I soon perceived from my cousin’s manner at meals and elsewhere that the scheme, whatever it might be, occupied him to the exclusion of all other thoughts.  But he would not speak to me about it.  I frequently missed him for spaces of an hour or two, and soon conjectured that these hours of absence were spent in furtherance of his plan.

The last day of my visit came round, and to tell the truth I was not sorry, for Steve was so preoccupied as to be anything but a pleasant companion.  I walked up to the village alone, and soon became aware that something had happened.

During the night another raid had been made upon the river head — with but partial success, it is true; but the stream was so much reduced that the mill-wheel would not turn, and the dipping pools were nearly empty.  It was resolved to repair the mischief in the evening, but the disturbance in the village was very great, for the attempt proved that the more unscrupulous characters of East Poley were not inclined to desist.

Before I had gone much further, I was surprised to discern in the distance a figure which seemed to be Steve’s, though I thought I had left him at the rear of his mother’s premises.

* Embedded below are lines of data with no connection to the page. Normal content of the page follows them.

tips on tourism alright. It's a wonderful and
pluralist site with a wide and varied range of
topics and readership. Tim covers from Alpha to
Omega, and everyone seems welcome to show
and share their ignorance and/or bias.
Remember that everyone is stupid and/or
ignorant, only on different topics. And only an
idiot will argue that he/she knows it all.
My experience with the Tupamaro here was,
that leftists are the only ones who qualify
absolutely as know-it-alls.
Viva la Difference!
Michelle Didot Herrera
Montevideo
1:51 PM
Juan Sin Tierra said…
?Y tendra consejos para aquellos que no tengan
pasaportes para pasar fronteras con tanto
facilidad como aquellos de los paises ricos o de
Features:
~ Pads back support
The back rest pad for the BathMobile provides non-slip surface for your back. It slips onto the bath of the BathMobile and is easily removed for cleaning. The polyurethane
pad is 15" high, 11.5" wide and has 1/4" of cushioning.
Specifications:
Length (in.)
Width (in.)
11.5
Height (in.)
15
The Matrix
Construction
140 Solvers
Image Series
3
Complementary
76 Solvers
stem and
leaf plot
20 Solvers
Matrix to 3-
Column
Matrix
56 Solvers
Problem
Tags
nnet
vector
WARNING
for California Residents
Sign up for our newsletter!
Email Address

He was making for Nick’s Pocket, and following thither I reached the mouth of the cave just in time to see him enter.

“Steve!” I called out.  He heard me and came back.  He was pale, and there seemed to be something in his face which I had never seen there before.   

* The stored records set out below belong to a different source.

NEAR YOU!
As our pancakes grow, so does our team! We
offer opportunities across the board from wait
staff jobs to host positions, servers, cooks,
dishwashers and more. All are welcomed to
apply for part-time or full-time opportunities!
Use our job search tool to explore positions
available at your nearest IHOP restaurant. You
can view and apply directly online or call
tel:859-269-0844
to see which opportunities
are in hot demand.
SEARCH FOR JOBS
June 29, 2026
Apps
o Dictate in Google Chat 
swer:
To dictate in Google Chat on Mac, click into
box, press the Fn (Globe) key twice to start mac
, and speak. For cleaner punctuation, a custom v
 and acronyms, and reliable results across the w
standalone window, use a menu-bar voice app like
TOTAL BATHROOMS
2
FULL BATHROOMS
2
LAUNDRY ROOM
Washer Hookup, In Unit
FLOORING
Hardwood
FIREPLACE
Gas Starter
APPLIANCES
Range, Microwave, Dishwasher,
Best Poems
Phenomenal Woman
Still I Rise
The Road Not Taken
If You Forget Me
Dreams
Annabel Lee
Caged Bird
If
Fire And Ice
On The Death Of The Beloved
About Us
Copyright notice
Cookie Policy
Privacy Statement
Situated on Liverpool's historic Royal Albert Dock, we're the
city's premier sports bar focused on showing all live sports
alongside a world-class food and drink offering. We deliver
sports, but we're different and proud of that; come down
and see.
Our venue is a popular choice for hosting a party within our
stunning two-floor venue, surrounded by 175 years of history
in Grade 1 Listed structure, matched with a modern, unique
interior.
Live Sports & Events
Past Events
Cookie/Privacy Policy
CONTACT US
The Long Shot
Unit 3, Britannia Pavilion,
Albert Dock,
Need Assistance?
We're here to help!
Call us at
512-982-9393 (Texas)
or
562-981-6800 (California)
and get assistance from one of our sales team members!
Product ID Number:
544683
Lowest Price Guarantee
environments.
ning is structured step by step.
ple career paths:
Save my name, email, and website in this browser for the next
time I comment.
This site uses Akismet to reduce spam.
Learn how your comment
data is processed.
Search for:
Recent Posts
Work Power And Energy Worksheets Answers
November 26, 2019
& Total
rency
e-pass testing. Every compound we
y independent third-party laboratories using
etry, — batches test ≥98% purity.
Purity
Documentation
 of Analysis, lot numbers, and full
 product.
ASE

“Ah — Leonard,” he said, you have traced me.  Well, you are just in time.  The folks think of coming to mend this mischief as soon as their day’s work is over, but perhaps it won’t be necessary. My scheme may do instead.”

“How — do instead?” asked I.

“Well, save them the trouble,” he said with assumed carelessness.  “I had almost decided not to carry it out, though I have got the materials in readiness, but the doings of the night have stung me; I carry out my plan.”

“When?”

“Now — this hour — this moment. The stream must flow into its right channel, and stay there, and no man’s hands must be able to turn it elsewhere. Now good-bye, in case of accidents.”